On Tue, Oct 30, 2012 at 10:50:42AM +0100, [email protected] wrote:
> 'update-index --refresh' and 'diff-index' (without --cached) don't honor
> the core.preloadindex setting yet. Porcelain commands using these (such as
> git [svn] rebase) suffer from this, especially on Windows.
>
> Use read_cache_preload to improve performance.
>
> Additionally, in builtin/diff.c, don't preload index status if we don't
> access the working copy (--cached).
>
> Results with msysgit on WebKit repo (2GB in 200k files):
>
> | update-index | diff-index | rebase
> ----------------+--------------+------------+---------
> msysgit-v1.8.0 | 9.157s | 10.536s | 42.791s
> + preloadindex | 9.157s | 10.536s | 28.725s
> + this patch | 2.329s | 2.752s | 15.152s
> + fscache [1] | 0.731s | 1.171s | 8.877s
Cool numbers. On my quad-core SSD Linux box, I saw a few speedups, too.

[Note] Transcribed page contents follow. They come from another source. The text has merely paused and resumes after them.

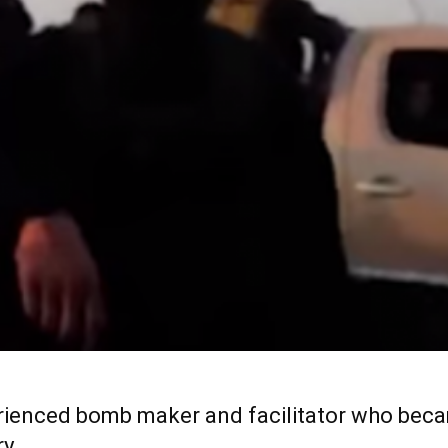
rienced bomb maker and facilitator who beca
ry.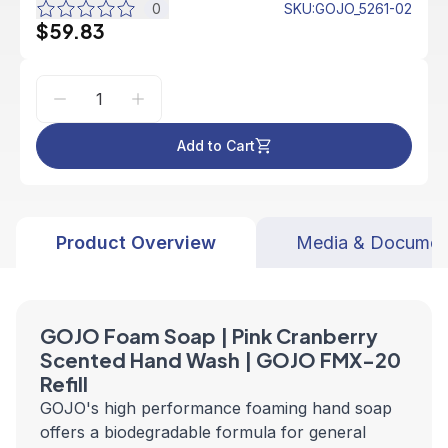
0
SKU
:
GOJO_5261-02
$59.83
Add to Cart
Product Overview
Media & Documen
GOJO Foam Soap | Pink Cranberry
Scented Hand Wash | GOJO FMX-20
Refill
GOJO's high performance foaming hand soap
offers a biodegradable formula for general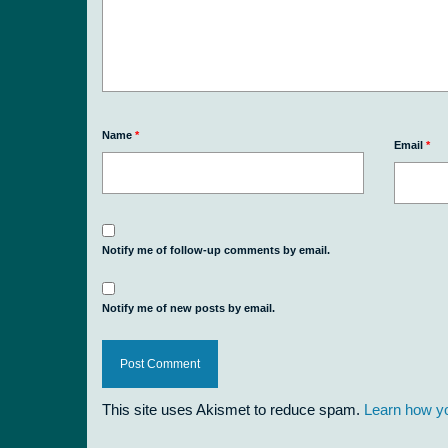
Name
*
Email
*
Notify me of follow-up comments by email.
Notify me of new posts by email.
This site uses Akismet to reduce spam.
Learn how y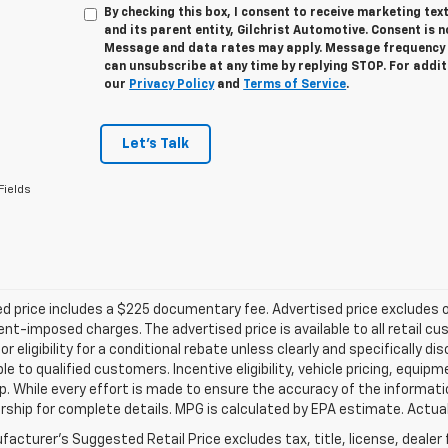
By checking this box, I consent to receive marketing te
and its parent entity, Gilchrist Automotive. Consent is 
Message and data rates may apply. Message frequency v
can unsubscribe at any time by replying STOP. For addit
our
Privacy Policy
and
Terms of Service
.
Let's Talk
Fields
d price includes a $225 documentary fee. Advertised price excludes onl
t-imposed charges. The advertised price is available to all retail cu
 or eligibility for a conditional rebate unless clearly and specifically
ble to qualified customers. Incentive eligibility, vehicle pricing, equip
p. While every effort is made to ensure the accuracy of the informat
rship for complete details. MPG is calculated by EPA estimate. Actua
acturer's Suggested Retail Price excludes tax, title, license, dealer 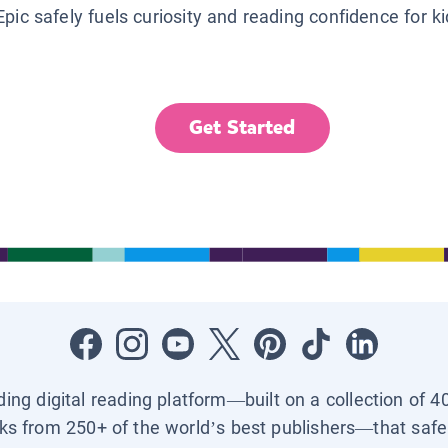
Epic safely fuels curiosity and reading confidence for k
Get Started
ading digital reading platform—built on a collection of 4
ks from 250+ of the world’s best publishers—that safel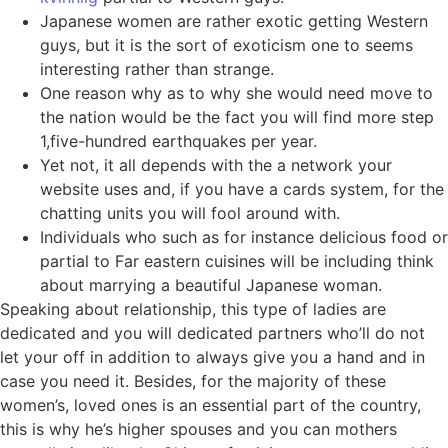
Japanese women are rather exotic getting Western
guys, but it is the sort of exoticism one to seems
interesting rather than strange.
One reason why as to why she would need move to
the nation would be the fact you will find more step
1,five-hundred earthquakes per year.
Yet not, it all depends with the a network your
website uses and, if you have a cards system, for the
chatting units you will fool around with.
Individuals who such as for instance delicious food or
partial to Far eastern cuisines will be including think
about marrying a beautiful Japanese woman.
Speaking about relationship, this type of ladies are
dedicated and you will dedicated partners who’ll do not
let your off in addition to always give you a hand and in
case you need it.
Besides, for the majority of these
women’s, loved ones is an essential part of the country,
this is why he’s higher spouses and you can mothers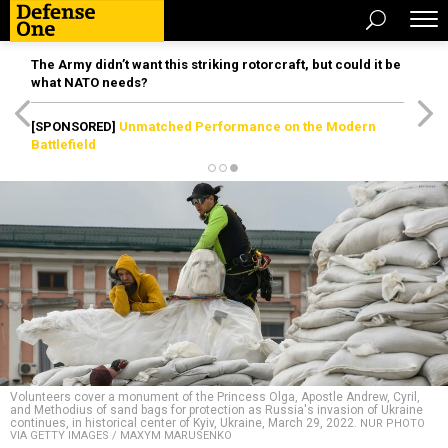
The Army didn’t want this striking rotorcraft, but could it be
what NATO needs?
[SPONSORED]
Unmatched Performance on the Modern
Battlefield
Volunteers cover a monument of the Princess Olga, Apostle Andrew, Cyril,
and Methodius of sand bags for protection as Russia's invasion of Ukraine
continues, in historical center of Kyiv, Ukraine, March 29, 2022.
NUR PHOTO
VIA GETTY IMAGES / MAXYM MARUSENKO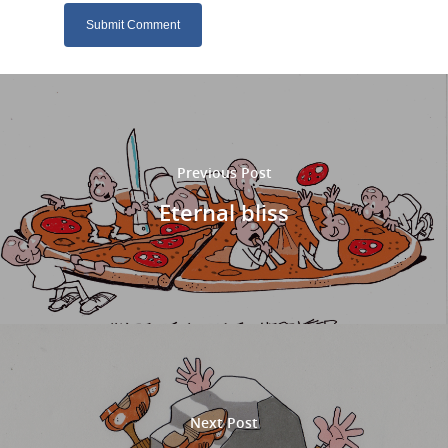
Previous Post
Eternal bliss
Next Post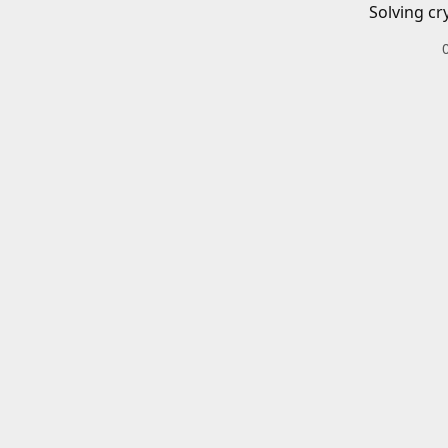
Solving cr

Here are the numbers for "update-index --refresh" on the WebKit repo
(all are wall clock time, best-of-five):
| before | after
-----------+--------+--------
cold cache | 4.513s | 2.059s
warm cache | 0.252s | 0.164s
Not as dramatic, but still nice. I wonder how a spinning disk would fare
on the cold-cache case, though. I also tried it with all but one CPU
disabled, and the warm cache case was a little bit slower.
Still, I don't think we need to worry about performance regressions,
because people who don't have a setup suitable for it will not turn on
core.preloadindex in the first place. And if they have it on, the more
places we use it, probably the better.